Danny’s death at the Front was greeted with disbelief and genuine grief at home in Boxmoor and even before his mother had received official confirmation, one of his friends, Thomas G. Hollands McCarthy felt moved to write an appreciation of ‘Little’ Danny’s life which was published in the Hemel Gazette. It is clear from the piece just how popular Danny was and the respect and esteem he was held in by all who knew him in the village, at Dickinsons and amongst his Company comrades in the 23rd Middlesex.


He was described as “unpretentious” and “full of gentle kindliness and considerations for the feelings of others” indeed he was depicted as “KINDLINESS ITSELF”. His old Headmaster at Boxmoor JMI School felt his loss keenly and his daughter said, “almost as much as if it was his son”. Francis St. John Badcock had already lost his youngest son Harold who was killed only four days before Danny.


His mother Elizabeth received official confirmation of Danny’s death two days before Christmas on the 23rd December 1916.


He is commemorated on the John Dickinson & Co.

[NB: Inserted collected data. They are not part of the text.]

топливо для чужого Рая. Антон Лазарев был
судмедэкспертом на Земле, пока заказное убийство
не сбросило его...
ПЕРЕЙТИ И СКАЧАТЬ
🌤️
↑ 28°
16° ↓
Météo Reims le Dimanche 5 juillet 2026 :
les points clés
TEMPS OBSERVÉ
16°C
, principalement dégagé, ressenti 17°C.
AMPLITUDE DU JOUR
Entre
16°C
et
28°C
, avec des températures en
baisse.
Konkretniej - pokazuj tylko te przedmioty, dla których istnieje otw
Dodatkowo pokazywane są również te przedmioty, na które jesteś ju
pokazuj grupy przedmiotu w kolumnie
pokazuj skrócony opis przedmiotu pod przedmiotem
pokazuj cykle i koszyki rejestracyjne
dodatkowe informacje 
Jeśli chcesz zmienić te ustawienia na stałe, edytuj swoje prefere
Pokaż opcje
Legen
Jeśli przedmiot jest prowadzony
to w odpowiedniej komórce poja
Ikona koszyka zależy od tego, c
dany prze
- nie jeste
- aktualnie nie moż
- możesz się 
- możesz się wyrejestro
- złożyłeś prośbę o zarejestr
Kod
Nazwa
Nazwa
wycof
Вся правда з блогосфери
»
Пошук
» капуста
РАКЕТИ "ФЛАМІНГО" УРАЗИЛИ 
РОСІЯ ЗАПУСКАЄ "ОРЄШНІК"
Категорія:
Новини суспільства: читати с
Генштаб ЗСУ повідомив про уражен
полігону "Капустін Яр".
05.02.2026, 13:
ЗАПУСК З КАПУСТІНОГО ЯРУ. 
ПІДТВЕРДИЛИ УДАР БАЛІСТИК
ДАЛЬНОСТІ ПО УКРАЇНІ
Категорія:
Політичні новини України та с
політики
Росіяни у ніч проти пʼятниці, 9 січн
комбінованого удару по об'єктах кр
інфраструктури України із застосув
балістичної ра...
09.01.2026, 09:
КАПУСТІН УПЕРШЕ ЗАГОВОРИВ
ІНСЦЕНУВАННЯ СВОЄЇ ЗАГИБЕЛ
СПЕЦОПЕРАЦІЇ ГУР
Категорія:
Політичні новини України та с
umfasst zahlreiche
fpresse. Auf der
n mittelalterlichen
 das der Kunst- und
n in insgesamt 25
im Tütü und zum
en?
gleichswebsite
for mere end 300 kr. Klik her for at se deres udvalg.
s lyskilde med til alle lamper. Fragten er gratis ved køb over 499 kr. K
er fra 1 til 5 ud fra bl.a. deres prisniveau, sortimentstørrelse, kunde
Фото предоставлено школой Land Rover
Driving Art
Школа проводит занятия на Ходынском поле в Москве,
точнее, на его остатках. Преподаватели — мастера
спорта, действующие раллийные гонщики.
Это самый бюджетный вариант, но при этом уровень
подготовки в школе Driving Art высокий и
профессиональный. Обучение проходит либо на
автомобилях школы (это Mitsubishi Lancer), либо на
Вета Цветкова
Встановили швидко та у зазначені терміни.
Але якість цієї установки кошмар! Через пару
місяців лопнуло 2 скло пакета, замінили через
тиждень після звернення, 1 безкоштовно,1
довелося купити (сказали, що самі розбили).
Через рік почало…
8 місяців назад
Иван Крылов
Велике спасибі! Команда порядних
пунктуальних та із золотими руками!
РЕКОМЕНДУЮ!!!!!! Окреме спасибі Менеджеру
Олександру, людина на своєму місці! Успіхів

Limited War Memorial in Apsley.


Danny is Remembered with Honour in Voormezeele Enclosure No.3 Cemetery, West-Vlaanderen, Belgium, where he is interred in Grave XII.B.8. The inscription on his headstone, requested by his mother Elizabeth, reads: “IN GOD'S KEEPING”.


He was 37 years old when he died.


Danny was entitled to the British War Medal and the Allied Victory Medal.